How does FHIR express uncertainty and negation?

Last week I received an e-mail asking how FHIR expresses Uncertainty and Negation. It was a general inquiry, but also asked how FHIR might express a specific clinical statement like “Intolerant to opiods, no known other medication ADEs, and no known environmental/food allergens”.

Here’s what I said…

“No known (meds | problems | allergies | …)” or “Not asked”:

The most general construct FHIR has for negation is a List that’s empty. An empty List can specify an “emptyReason” code that explains why it’s empty. So for example, a FHIR clinical visit summary composition might have a “Allergy List” as one of its sections. That would be represented as a FHIR List Resource whose entries are FHIR AllergyIntolerance Resources. A patient with no known allergies would have a List, but it would be empty, and the List.emptyReason would be set to “Nil Known,” or “Not Asked,” or another valid code for “list empty reason“.

Regarding the specific example (“Intolerant to opiods, no known other medication ADEs, and no known environmental/food allergens”): the cleanest way to do this in FHIR would be to model a visit summary with two separate allergy/intolerance lists: a Medication Allergy/Intolerance List (which would have one entry for the opioid intoerance), an Environmental+Food Allergy List (which would be empty with a “Nil Known” reason).

Specific negation of a (med | problem | allergy | …)

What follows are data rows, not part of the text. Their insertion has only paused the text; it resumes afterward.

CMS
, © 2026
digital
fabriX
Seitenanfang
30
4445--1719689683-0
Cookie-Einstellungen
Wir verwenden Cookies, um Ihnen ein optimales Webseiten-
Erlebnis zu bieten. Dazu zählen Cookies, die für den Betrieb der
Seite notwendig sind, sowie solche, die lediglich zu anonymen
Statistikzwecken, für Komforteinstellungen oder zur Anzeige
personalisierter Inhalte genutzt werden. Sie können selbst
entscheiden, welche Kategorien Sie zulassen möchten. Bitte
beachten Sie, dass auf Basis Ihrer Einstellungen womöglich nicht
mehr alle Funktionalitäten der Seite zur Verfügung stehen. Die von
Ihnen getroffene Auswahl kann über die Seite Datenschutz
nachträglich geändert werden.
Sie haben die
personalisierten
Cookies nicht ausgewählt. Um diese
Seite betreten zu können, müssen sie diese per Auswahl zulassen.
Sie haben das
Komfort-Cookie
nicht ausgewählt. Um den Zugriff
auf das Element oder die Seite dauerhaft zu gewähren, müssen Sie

FHIR doesn’t have a generalized mechanism to say that a patient is *not* taking Cephalexin, or *not* allergic to Pencillin, or *not* asthmatic. But there is, for example, a specific way to say that a patient refused an Immunization (and why), or that a medication administeration was not performed (and why).

Uncertainty of a (med | problem | allergy | …)

FHIR doesn’t have a generalized mechanism to say that it’s uncertain whether a patient is taking Cephalexin, or allergic to Penicllin, or asthmatic. But there is, for example, a way to say that a diagnosis is merely suspected, or that the reliability of an Observation is questionable.

And if you can’t express what you want in “core” FHIR… you use extensions

So the built-in semantics are incomplete, but focused in a very practical way on the functionality that existing systems are mostly able to communicate.  Importantly in FHIR, unlike in C-CDA, there’s always the escape hatch of extension (including “modifier extensions”) to express additional meaning. So for example if you needed to describe a MedicationAdministration with an uncertain status, you can add an extension to express that uncertainty. You’d model that extension as a “modifier extension,” indicating to any downstream clients that if they can’t understand the extension, then it’s not safe to use the data for clinical decisions. (Ordinary non-modifier extensions don’t fundamentally change the meaning of the data; they just augment it. So for example, a patient’s religion could be described in a non-modifier extension.)

EDIT: thanks to Keith Boone for pointing out that CDA, too, allows extensions. (But of course, CDA has built-in semantics designed to deal with negation.) And thanks to Grahame Grieve for pointing out that CDA extensions are semantically limited to what FHIR calls non-modifier extensions — that is, they can’t change the meaning of data, only augment it.